Ah, já sei, o rio é federal, então, a Fiscalização é somente federal.

Tem Fiscal para fiscalizar atividades que despejam seus efluentes no Rio Doce só quando o empreendimento é pequenininho? Porte grande é para Fiscal federal e estadual… ah, me poupem da pataquada! Pra isto é que existe convênio com a União e com o Estado, pra qualificar e treinar os Fiscais locais. Pra isto é que existem as parcerias com organismos internacionais, ONGs e universidades.

Eu sei o que aconteceu. Isto é o que está me incomodando, me causando tanto desconforto. É constatar, mais uma vez, que ganhou o “não mexa com fulano, ele dá muitos empregos e financia as campanhas”. Dane-se a população, “com sorte, não acontece no meu mandato”!

Royalties? Se chegaram, foram destinados pra tudo, menos para a fortalecer a necessária Fiscalização local. Pra que investir em Fiscalização, pra incomodar quem “ajuda” a população?

Taí o resultado!

Toda a população prejudicada só não está pior, porque o brasileiro se une na desgraça, é o nosso caráter solidário que está minorando as agruras das vítimas deste descalabro, desta perversa combinação de tão longa data, de governos fracos em todos os níveis com o capitalismo selvagem.

Não sou hipócrita, sem minério, sem economia local. O capital é necessário. O lucro é louvável. Mas, alto lá, qual é a compensação por tantos riscos? E, na tragédia, qual é a parte de cada um? Vão aplicar multa? Desculpe, mas enfia! Não dá para fazer o êxodo de toda a população atingida. Nada que a joint-venture Vale-BHP faça será suficiente.

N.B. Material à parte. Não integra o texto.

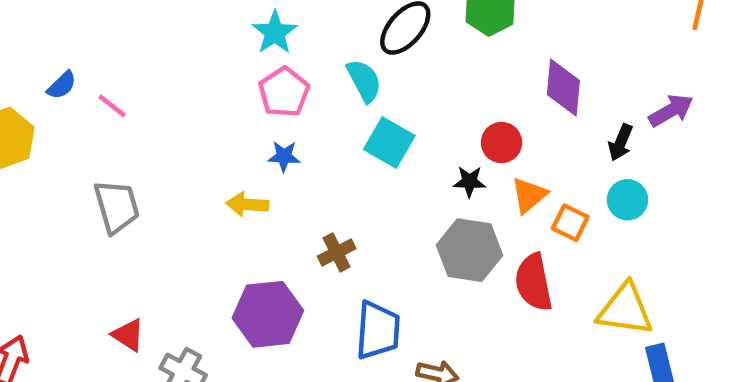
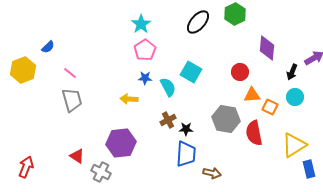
cyan semicircle: (364, 81) -> (168, 87), moved
pink line: (112, 106) -> (70, 73), moved
black star: (469, 181) -> (186, 129), moved
orange triangle: (529, 195) -> (252, 95), turned 36
yellow triangle: (625, 310) -> (294, 145), turned -40
purple hexagon: (268, 314) -> (121, 143), moved

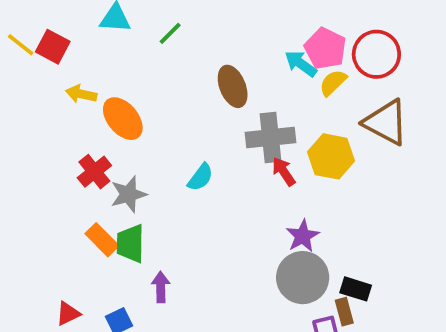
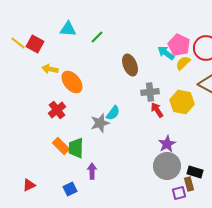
gray cross: (270, 138) -> (150, 92), size x0.7
gray star: (128, 194) -> (100, 123), moved
red triangle: (68, 314) -> (29, 185), moved

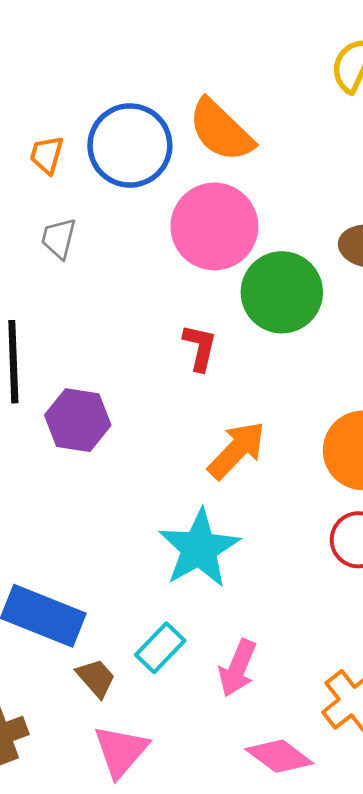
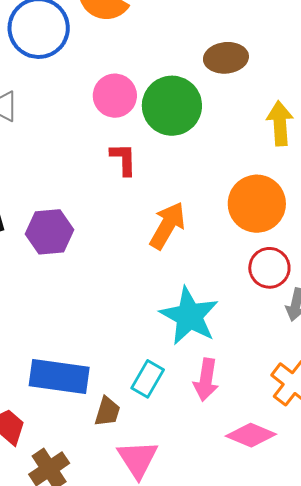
pink circle: (214, 226) -> (115, 96), moved, size x0.7
cyan star: (199, 548) -> (189, 316), moved
brown trapezoid: (96, 678) -> (107, 411), turned 72

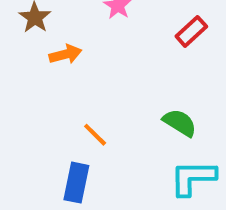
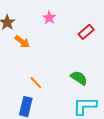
orange arrow: (65, 54) -> (22, 42), turned 49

Prefeitos, por que a Fiscalização local não existe nos empreendimentos de grande porte? Acreditem, não somos parte do roteiro de formiguinha. Estamos todos os dias ao pé das barragens, olhando as rupturas aumentarem. Acreditem Prefeitos, sem a Fiscalização local não há desenvolvimento sustentável.

Tô com o Ministério Público: “não foi acidente!”.